[Rendered page images]
____________

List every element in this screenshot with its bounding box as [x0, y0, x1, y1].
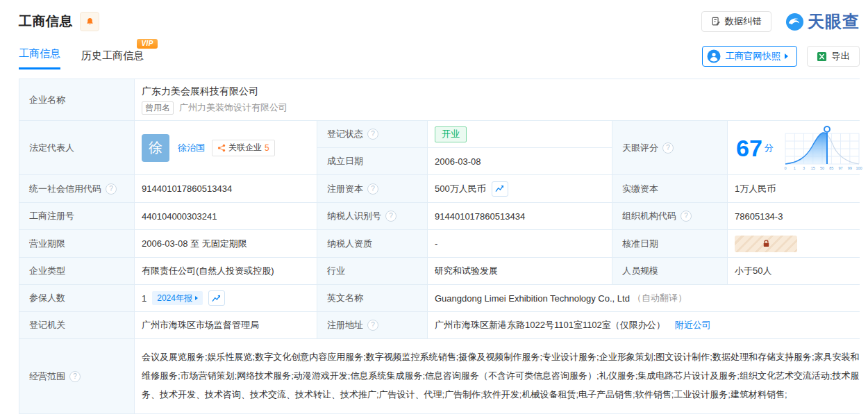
insured-trend-button[interactable] — [208, 290, 225, 306]
score-axis-ticks: 0 1 3 15 50 85 97 99 100 — [784, 166, 862, 170]
related-companies-count: 5 — [265, 143, 269, 153]
tab-bar: 工商信息 历史工商信息 VIP 工商官网快照 导出 — [19, 46, 860, 69]
former-name-row: 曾用名 广州力美装饰设计有限公司 — [142, 101, 287, 115]
tab-history-business-info[interactable]: 历史工商信息 VIP — [81, 49, 144, 69]
paid-capital-value: 1万人民币 — [728, 175, 868, 202]
page-title: 工商信息 — [19, 13, 73, 31]
correction-icon — [711, 17, 721, 26]
reg-address-label-cell: 注册地址? — [317, 312, 427, 338]
subscribe-bell-button[interactable] — [80, 12, 99, 31]
related-companies-label: 关联企业 — [228, 142, 262, 154]
help-icon[interactable]: ? — [69, 371, 81, 382]
credit-code-label: 统一社会信用代码 — [29, 183, 101, 195]
person-circle-icon — [707, 49, 721, 63]
reg-status-label-cell: 登记状态? — [317, 121, 427, 147]
company-type-label: 企业类型 — [19, 258, 134, 284]
annual-report-badge[interactable]: 2024年报 — [152, 291, 203, 305]
reg-capital-value: 500万人民币 — [435, 183, 486, 195]
svg-text:3: 3 — [803, 166, 805, 170]
reg-status-cell: 开业 — [428, 121, 612, 147]
help-icon[interactable]: ? — [662, 142, 674, 154]
legal-rep-label: 法定代表人 — [19, 121, 134, 174]
business-scope-value: 会议及展览服务;娱乐性展览;数字文化创意内容应用服务;数字视频监控系统销售;摄像… — [135, 339, 868, 413]
reg-address-label: 注册地址 — [327, 319, 363, 331]
taxpayer-id-value: 914401017860513434 — [428, 203, 612, 229]
help-icon[interactable]: ? — [106, 183, 117, 195]
score-cell: 67 分 0 — [728, 121, 868, 174]
export-button[interactable]: 导出 — [807, 46, 860, 67]
related-companies-badge[interactable]: 关联企业 5 — [212, 140, 275, 156]
est-date-label: 成立日期 — [317, 148, 427, 174]
data-correction-button[interactable]: 数据纠错 — [701, 11, 771, 32]
reg-capital-label: 注册资本 — [327, 183, 363, 195]
reg-number-value: 440104000303241 — [135, 203, 317, 229]
official-snapshot-label: 工商官网快照 — [725, 50, 781, 63]
company-name-label: 企业名称 — [19, 79, 134, 120]
svg-text:15: 15 — [811, 166, 815, 170]
business-term-value: 2006-03-08 至 无固定期限 — [135, 230, 317, 257]
official-snapshot-button[interactable]: 工商官网快照 — [702, 46, 797, 67]
score-label: 天眼评分 — [622, 142, 658, 154]
reg-authority-label: 登记机关 — [19, 312, 134, 338]
company-type-value: 有限责任公司(自然人投资或控股) — [135, 258, 317, 284]
caret-right-icon — [785, 54, 788, 59]
taxpayer-quality-value: - — [428, 230, 612, 257]
svg-text:1: 1 — [794, 166, 796, 170]
tianyancha-logo-text: 天眼查 — [808, 10, 860, 33]
help-icon[interactable]: ? — [367, 183, 378, 195]
line-chart-icon — [495, 185, 504, 192]
insured-count-cell: 1 2024年报 — [135, 285, 317, 311]
approval-date-label: 核准日期 — [612, 230, 727, 257]
english-name-cell: Guangdong Limei Exhibition Technology Co… — [428, 285, 868, 311]
legal-rep-cell: 徐 徐治国 关联企业 5 — [135, 121, 317, 174]
business-info-panel: 工商信息 数据纠错 天眼查 工商信息 历史工商信息 VIP — [19, 0, 860, 414]
svg-text:97: 97 — [838, 166, 842, 170]
svg-text:85: 85 — [829, 166, 833, 170]
score-unit: 分 — [765, 142, 774, 154]
taxpayer-quality-label: 纳税人资质 — [317, 230, 427, 257]
business-scope-label-cell: 经营范围? — [19, 339, 134, 413]
company-name-cell: 广东力美会展科技有限公司 曾用名 广州力美装饰设计有限公司 — [135, 79, 868, 120]
help-icon[interactable]: ? — [385, 211, 397, 222]
help-icon[interactable]: ? — [367, 129, 378, 140]
english-name-value: Guangdong Limei Exhibition Technology Co… — [435, 293, 630, 304]
tianyancha-logo[interactable]: 天眼查 — [785, 10, 860, 33]
reg-authority-value: 广州市海珠区市场监督管理局 — [135, 312, 317, 338]
business-scope-label: 经营范围 — [29, 370, 65, 383]
tab-history-label: 历史工商信息 — [81, 49, 144, 61]
capital-trend-button[interactable] — [492, 181, 508, 197]
est-date-value: 2006-03-08 — [428, 148, 612, 174]
credit-code-value: 914401017860513434 — [135, 175, 317, 202]
insured-count-value: 1 — [142, 293, 147, 304]
lock-icon — [762, 239, 771, 248]
reg-address-value: 广州市海珠区新港东路1022号1101室1102室（仅限办公） — [435, 319, 665, 331]
status-badge: 开业 — [435, 126, 467, 142]
bell-icon — [85, 17, 95, 27]
legal-rep-avatar[interactable]: 徐 — [142, 134, 169, 162]
business-term-label: 营业期限 — [19, 230, 134, 257]
excel-icon — [817, 51, 827, 62]
svg-text:100: 100 — [856, 166, 862, 170]
related-network-icon — [217, 144, 226, 152]
panel-header: 工商信息 数据纠错 天眼查 — [19, 11, 860, 32]
help-icon[interactable]: ? — [681, 211, 692, 222]
taxpayer-id-label: 纳税人识别号 — [327, 210, 381, 222]
svg-text:0: 0 — [784, 166, 786, 170]
svg-text:50: 50 — [820, 166, 824, 170]
tianyancha-logo-icon — [785, 13, 804, 31]
vip-badge: VIP — [137, 39, 158, 49]
approval-date-cell — [728, 230, 868, 257]
score-value: 67 — [736, 136, 762, 160]
former-name-value: 广州力美装饰设计有限公司 — [179, 101, 287, 114]
legal-rep-name-link[interactable]: 徐治国 — [178, 142, 205, 154]
locked-value-button[interactable] — [735, 236, 797, 252]
reg-number-label: 工商注册号 — [19, 203, 134, 229]
data-correction-label: 数据纠错 — [725, 15, 762, 28]
nearby-companies-link[interactable]: 附近公司 — [675, 319, 711, 331]
business-info-table: 企业名称 广东力美会展科技有限公司 曾用名 广州力美装饰设计有限公司 法定代表人… — [19, 79, 860, 414]
auto-translate-note: （自动翻译） — [633, 292, 687, 304]
help-icon[interactable]: ? — [367, 320, 378, 331]
export-label: 导出 — [831, 50, 850, 63]
staff-size-value: 小于50人 — [728, 258, 868, 284]
tab-business-info[interactable]: 工商信息 — [19, 47, 60, 69]
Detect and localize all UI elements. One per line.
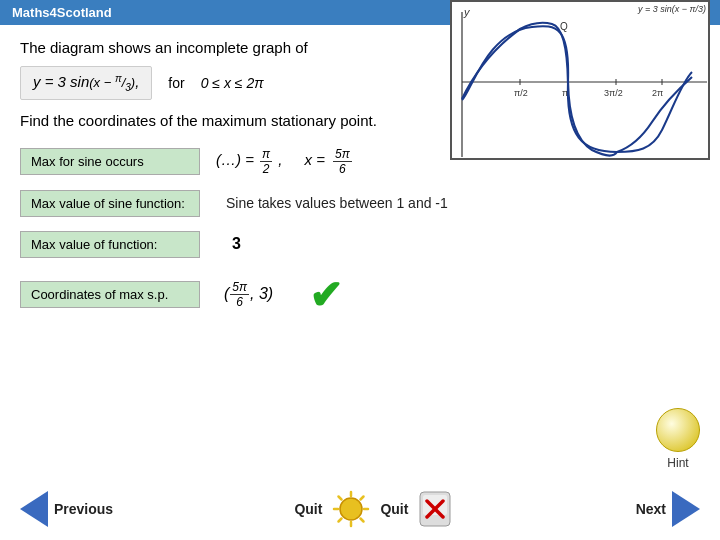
intro-label: The diagram shows an incomplete graph of [20,39,308,56]
label-max-function-text: Max value of function: [31,237,157,252]
arrow-left-icon [20,491,48,527]
sine-note-text: Sine takes values between 1 and -1 [226,195,448,211]
formula-display: y = 3 sin(x − π/3), [20,66,152,100]
quit-area: Quit Quit [294,488,454,530]
hint-area: Hint [656,408,700,470]
formula-line: y = 3 sin(x − π/3), for 0 ≤ x ≤ 2π [20,66,700,100]
formula-range: 0 ≤ x ≤ 2π [201,75,264,91]
hint-ball[interactable] [656,408,700,452]
label-max-sine-function-text: Max value of sine function: [31,196,185,211]
find-label: Find the coordinates of the maximum stat… [20,112,377,129]
svg-text:y: y [463,6,471,18]
svg-line-19 [361,497,364,500]
svg-line-18 [361,519,364,522]
max-value: 3 [232,235,241,253]
label-coordinates: Coordinates of max s.p. [20,281,200,308]
row-coordinates: Coordinates of max s.p. ( 5π 6 , 3) ✔ [20,272,700,318]
cross-icon[interactable] [416,490,454,528]
previous-label: Previous [54,501,113,517]
coord-expr: ( 5π 6 , 3) [224,280,273,309]
svg-rect-22 [423,495,447,515]
row-max-sine-content: (…) = π 2 , x = 5π 6 [216,147,352,176]
row-max-sine-function: Max value of sine function: Sine takes v… [20,190,700,217]
ellipsis-expr: (…) = π 2 , [216,147,282,176]
row-max-sine-occurs: Max for sine occurs (…) = π 2 , x = 5π 6 [20,147,700,176]
label-max-function: Max value of function: [20,231,200,258]
sun-icon[interactable] [330,488,372,530]
formula-for: for [168,75,184,91]
previous-button[interactable]: Previous [20,491,113,527]
next-label: Next [636,501,666,517]
formula-text: y = 3 sin(x − π/3), [33,73,139,90]
label-max-sine: Max for sine occurs [20,148,200,175]
hint-label[interactable]: Hint [667,456,688,470]
app-title: Maths4Scotland [12,5,112,20]
next-button[interactable]: Next [636,491,700,527]
svg-line-20 [339,519,342,522]
graph-label: y = 3 sin(x − π/3) [638,4,706,14]
svg-point-12 [340,498,362,520]
quit1-label[interactable]: Quit [294,501,322,517]
svg-line-17 [339,497,342,500]
label-coordinates-text: Coordinates of max s.p. [31,287,168,302]
arrow-right-icon [672,491,700,527]
label-max-sine-function: Max value of sine function: [20,190,200,217]
checkmark-icon: ✔ [309,272,343,318]
row-max-function-content: 3 [216,235,241,253]
x-expr: x = 5π 6 [304,147,351,176]
row-sine-note: Sine takes values between 1 and -1 [216,195,448,211]
row-max-function: Max value of function: 3 [20,231,700,258]
bottom-nav: Previous Quit Quit Next [0,488,720,530]
find-text: Find the coordinates of the maximum stat… [20,110,420,131]
quit2-label[interactable]: Quit [380,501,408,517]
main-content: The diagram shows an incomplete graph of… [0,25,720,342]
label-max-sine-text: Max for sine occurs [31,154,144,169]
intro-text: The diagram shows an incomplete graph of [20,39,700,56]
row-coord-content: ( 5π 6 , 3) ✔ [216,272,343,318]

____________

Work required
Where a line above holds the string "Next", show that line.

Task answer
next-label: Next [636,501,666,517]
next-button[interactable]: Next [636,491,700,527]
bottom-nav: Previous Quit Quit Next [0,488,720,530]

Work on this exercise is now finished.